Dataset:

Segment Open

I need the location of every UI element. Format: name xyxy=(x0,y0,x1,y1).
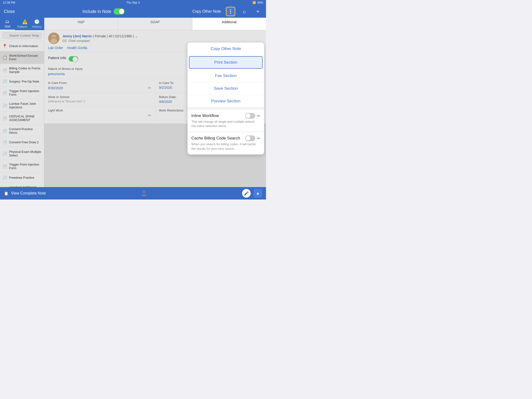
footer-line-count: 0 xyxy=(141,190,146,194)
sub-tab-additional[interactable]: Additional xyxy=(192,18,266,30)
status-time: 12:38 PM xyxy=(3,1,15,4)
cache-billing-toggle[interactable] xyxy=(245,135,255,141)
scroll-up-button[interactable]: ▲ xyxy=(253,189,262,198)
include-in-note-toggle[interactable] xyxy=(114,8,125,15)
dropdown-print-section[interactable]: Print Section xyxy=(189,56,263,69)
footer-doc-icon: 📋 xyxy=(4,191,9,196)
dropdown-fax-section[interactable]: Fax Section xyxy=(188,70,264,82)
tab-history-label: History xyxy=(32,25,42,28)
tab-history[interactable]: 🕐 History xyxy=(29,18,44,30)
dropdown-divider xyxy=(188,108,264,110)
header-center: Include in Note xyxy=(82,8,125,15)
add-button[interactable]: + xyxy=(253,7,262,16)
tab-visit[interactable]: 🗂 Visit xyxy=(0,18,15,30)
header-right: Copy Other Note ⌕ + xyxy=(192,7,262,16)
nav-area: 🗂 Visit 👤⚠️ Patient 🕐 History H&P SOAP A… xyxy=(0,18,266,30)
cache-billing-row: Cache Billing Code Search ✏ When you sea… xyxy=(188,132,264,154)
footer-center: 0 Line xyxy=(141,190,146,197)
status-date: Thu Sep 3 xyxy=(126,1,139,4)
history-icon: 🕐 xyxy=(34,19,39,24)
footer-line-label: Line xyxy=(141,194,146,197)
three-dot-icon xyxy=(230,9,231,14)
cache-billing-title-row: Cache Billing Code Search ✏ xyxy=(191,135,260,141)
wifi-icon: 📶 xyxy=(252,1,256,4)
footer-label: View Complete Note xyxy=(11,191,46,196)
cache-billing-label: Cache Billing Code Search xyxy=(191,136,240,141)
sub-tabs: H&P SOAP Additional xyxy=(44,18,266,30)
dropdown-preview-section[interactable]: Preview Section xyxy=(188,95,264,108)
cache-billing-desc: When you search for billing codes, it wi… xyxy=(191,142,260,151)
footer-right: 🎤 ▲ xyxy=(242,189,262,198)
patient-icon: 👤⚠️ xyxy=(17,19,27,24)
visit-icon: 🗂 xyxy=(5,19,10,24)
inline-workflow-title-row: Inline Workflow ✏ xyxy=(191,113,260,119)
sub-tab-hp[interactable]: H&P xyxy=(44,18,118,30)
tab-patient-label: Patient xyxy=(17,25,27,28)
tab-visit-label: Visit xyxy=(5,25,10,28)
inline-workflow-label: Inline Workflow xyxy=(191,113,219,118)
inline-workflow-pen[interactable]: ✏ xyxy=(257,114,260,118)
mic-button[interactable]: 🎤 xyxy=(242,189,251,198)
three-dot-button[interactable] xyxy=(226,7,235,16)
include-in-note-label: Include in Note xyxy=(82,9,111,14)
inline-workflow-toggle[interactable] xyxy=(245,113,255,119)
cache-billing-pen[interactable]: ✏ xyxy=(257,136,260,141)
close-button[interactable]: Close xyxy=(4,9,15,14)
inline-workflow-desc: This will change all single and multiple… xyxy=(191,120,260,128)
dropdown-save-section[interactable]: Save Section xyxy=(188,82,264,95)
battery-text: 56% xyxy=(257,1,263,4)
search-button[interactable]: ⌕ xyxy=(240,7,249,16)
header-bar: Close Include in Note Copy Other Note ⌕ … xyxy=(0,5,266,18)
footer: 📋 View Complete Note 0 Line 🎤 ▲ xyxy=(0,187,266,200)
inline-workflow-row: Inline Workflow ✏ This will change all s… xyxy=(188,110,264,132)
copy-other-note-label[interactable]: Copy Other Note xyxy=(192,9,221,14)
tab-patient[interactable]: 👤⚠️ Patient xyxy=(15,18,30,30)
dropdown-copy-other-note[interactable]: Copy Other Note xyxy=(188,43,264,55)
view-complete-note-button[interactable]: 📋 View Complete Note xyxy=(4,191,46,196)
status-right: 📶 56% xyxy=(252,1,263,4)
sidebar-tabs: 🗂 Visit 👤⚠️ Patient 🕐 History xyxy=(0,18,44,30)
sub-tab-soap[interactable]: SOAP xyxy=(118,18,192,30)
status-bar: 12:38 PM Thu Sep 3 📶 56% xyxy=(0,0,266,5)
dropdown-menu: Copy Other Note Print Section Fax Sectio… xyxy=(188,43,264,155)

Segment Closed

Problem requirements: Every line in the material above that has the word "When" should be copied.

Written answer:
cache-billing-row: Cache Billing Code Search ✏ When you sea… xyxy=(188,132,264,154)
cache-billing-desc: When you search for billing codes, it wi… xyxy=(191,142,260,151)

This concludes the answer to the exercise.